The Associated Press reports that drunk driving incidents in the United States "have fallen 30 per cent in the last five years, and last year were at their lowest mark in nearly two decades, according to a new federal report."

Thomas Frieden, director of the Centers for Disease Control and Prevention, which released the report, suggested the decline is linked to the country's battered economy.

There is other research that indicates people are not drinking less - they may just be turning away from bars, nightclubs and restaurants as the place they do their drinking.

"One possibility is that people are drinking at home more and driving less after drinking," Dr. Frieden told the AP.

The CDC statistics, drawn from a 2010 national telephone survey of about 210,000 people, don't paint an entirely rosy picture, though.

Nearly 1 in 50 respondents said they'd driven drunk at least once in the previous month, which the CDC figures adds up to more than 112 million episodes of drunk driving in 2010.
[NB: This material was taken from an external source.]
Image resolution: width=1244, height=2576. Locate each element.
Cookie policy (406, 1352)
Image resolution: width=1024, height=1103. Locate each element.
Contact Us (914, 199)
Still, it is "the lowest estimate since the survey question was first asked in 1993, and down significantly from the 161 million incidents in the peak year of 2006," reports AP.

On the Canadian side of the border, Statistics Canada has measured a similar decline in its annual look at crime statistics. After three consecutive annual increases in drunk driving offenses, the rate dropped 6 per cent in 2010. That rate has, in general, been declining since a peak in 1981.

A decline is a decline, but if having less money to spend in bars and restaurants is behind this drop in drunk driving, then is it only a temporary change? Or could it stick?